Commissioner of the National Commission for Reconstruction, Resettlement and Rehabilitation (NCRRR)
- In office 1999–2002

Deputy Minister of National Ministry for Reconstruction, Resettlement and Rehabilitation (NCRRR)
- In office 1996–1999

Executive Director of the Association for Rural Development (ARD)
- In office 1990–1996

Personal details
- Born: 1955 (age 70–71) Bo, Sierra Leone
- Party: Sierra Leone People's Party
- Spouse: Fatu Kanja Sesay
- Children: Mohamed, Aisha, Ibrahim
- Alma mater: Fourah Bay College, International Institute of Social Studies
- Profession: Economist

= Kanja Sesay =

Alhaji Ibrahim Kanja Sesay (born in 1955 in Bo, Sierra Leone) is a politician in Sierra Leone. He served with the previous government of Sierra Leone headed by President Ahmed Tejan Kabbah (1996-2007) in various roles.

==Previous work==

In 1990, Kanja Sesay founded and served as the executive director of the Association for Rural Development (ARD). ARD is currently a leading microcredit finance institution in Sierra Leone and Kanja Sesay, following his departure from formal government service, serves as the chairman of its board of directors.

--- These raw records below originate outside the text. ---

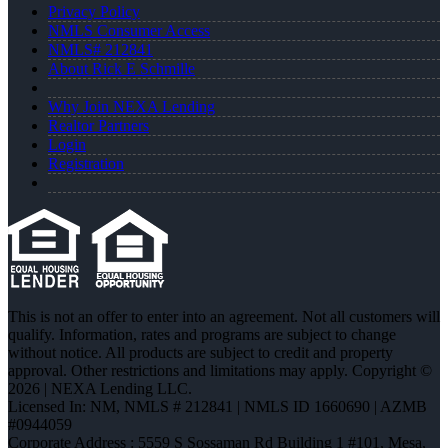
Privacy Policy
NMLS Consumer Access
NMLS# 212841
About Rick E Schmille
Why Join NEXA Lending
Realtor Partners
Login
Registration
This is not an offer to enter into an agreement. Not all customers will
qualify. Information, rates and programs are subject to change
without notice. All products are subject to credit and property
approval. Other restrictions and limitations may apply. Copyright ©
2026 | NEXA Lending LLC.
Licensed In: NM
,
NMLS # 212841 | NMLS ID 1660690 | AZMB
#0944059
Corporate Address : 5559 S Sossaman Rd Building 1 #101, Mesa,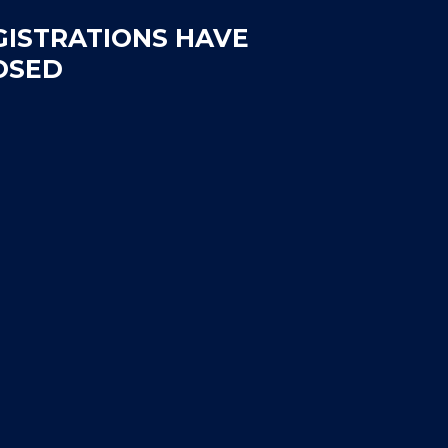
GISTRATIONS HAVE
OSED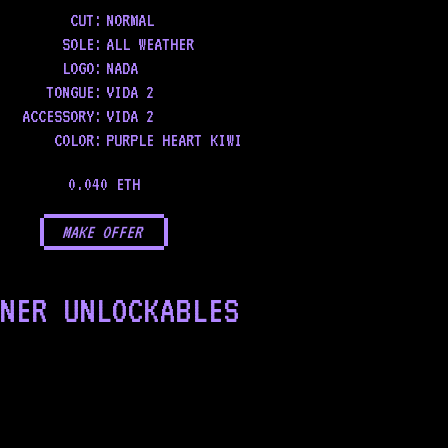
CUT:
NORMAL
SOLE
:
ALL WEATHER
LOGO
:
NADA
TONGUE
:
VIDA 2
ACCESSORY
:
VIDA 2
COLOR
:
PURPLE HEART KIWI
0.040 ETH
MAKE OFFER
NER UNLOCKABLES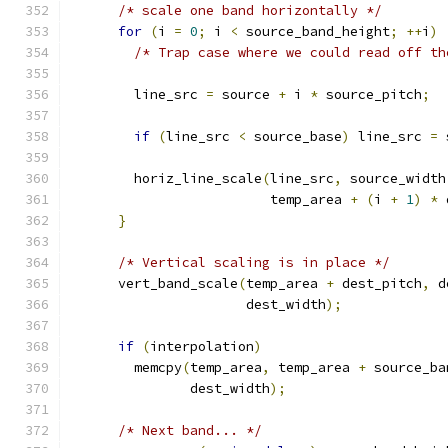
/* scale one band horizontally */
for
(
i 
=
0
;
 i 
<
 source_band_height
;
++
i
)
/* Trap case where we could read off th
        line_src 
=
 source 
+
 i 
*
 source_pitch
;
if
(
line_src 
<
 source_base
)
 line_src 
=
 
        horiz_line_scale
(
line_src
,
 source_width
                         temp_area 
+
(
i 
+
1
)
*
 
}
/* Vertical scaling is in place */
      vert_band_scale
(
temp_area 
+
 dest_pitch
,
 d
                      dest_width
);
if
(
interpolation
)
        memcpy
(
temp_area
,
 temp_area 
+
 source_ba
               dest_width
);
/* Next band... */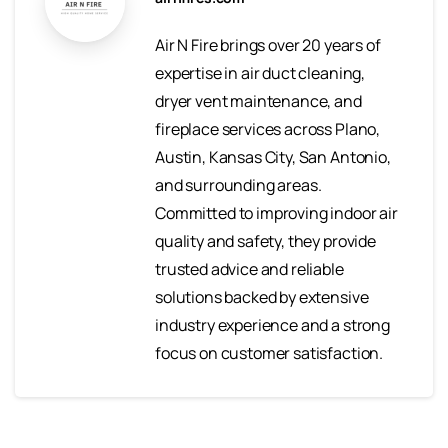
Air N Fire brings over 20 years of
expertise in air duct cleaning,
dryer vent maintenance, and
fireplace services across Plano,
Austin, Kansas City, San Antonio,
and surrounding areas.
Committed to improving indoor air
quality and safety, they provide
trusted advice and reliable
solutions backed by extensive
industry experience and a strong
focus on customer satisfaction.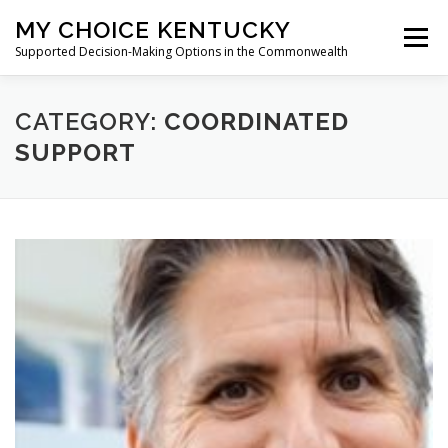
Skip
MY CHOICE KENTUCKY
to
Menu
content
Supported Decision-Making Options in the Commonwealth
WHAT IS SUPPORTED DECISION-MAKING?
CATEGORY:
COORDINATED
SUPPORT
TRAINING REQUEST
TOOLKIT
RESOURCES
ACCESSIBILITY STATEMENT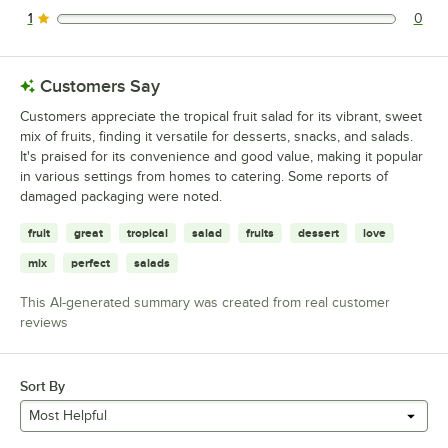
1
0
0 reviews rated this 1 out of 5 stars.
Customers Say
Customers appreciate the tropical fruit salad for its vibrant, sweet
mix of fruits, finding it versatile for desserts, snacks, and salads.
It's praised for its convenience and good value, making it popular
in various settings from homes to catering. Some reports of
damaged packaging were noted.
fruit
great
tropical
salad
fruits
dessert
love
mix
perfect
salads
This AI-generated summary was created from real customer
reviews
Sort By
Most Helpful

He has previously served as the chairman of the executive committee of the Sierra Leone Association of Non-Governmental Organisations (SLANGO) and a member of the board of directors of Sierra Leone Export and Investment Corporation (SLEDIC)

After graduating from university, he taught for several years at the Ahmadiyya Muslim Secondary School and Prince of Wales Secondary School in Freetown before launching a career in the field of development as a projects officer at Catholic Relief Services.

==Education==

Kanja Sesay holds a B.A. (Hons.) Degree from Fourah Bay College, University of Sierra Leone (1980) and an M.A. in Development Studies from the International Institute of Social Studies in The Hague, The Netherlands (1987). He also holds a certificate in Executive Management and Strategic Leadership from Templeton College, University of Oxford (2002); and a Certificate in Counter-Disaster Planning and Management jointly from the Mananga Agricultural Management Centre in Swaziland and the Disaster Preparedness Centre, Royal Military College of Science in Cranfield, England (1988).

As a student, he served as the financial secretary of the Bo District Students Union at Bo School and secretary general of the Fourah Bay College Students Union.

==Personal life==

Kanja Sesay is married with three children. His wife, Fatu Kanja Sesay (née Daramy), is the former Commissioner for Democracy with the National Commission for Democracy and Human Rights.

He is a member of the Mandingo ethnic group.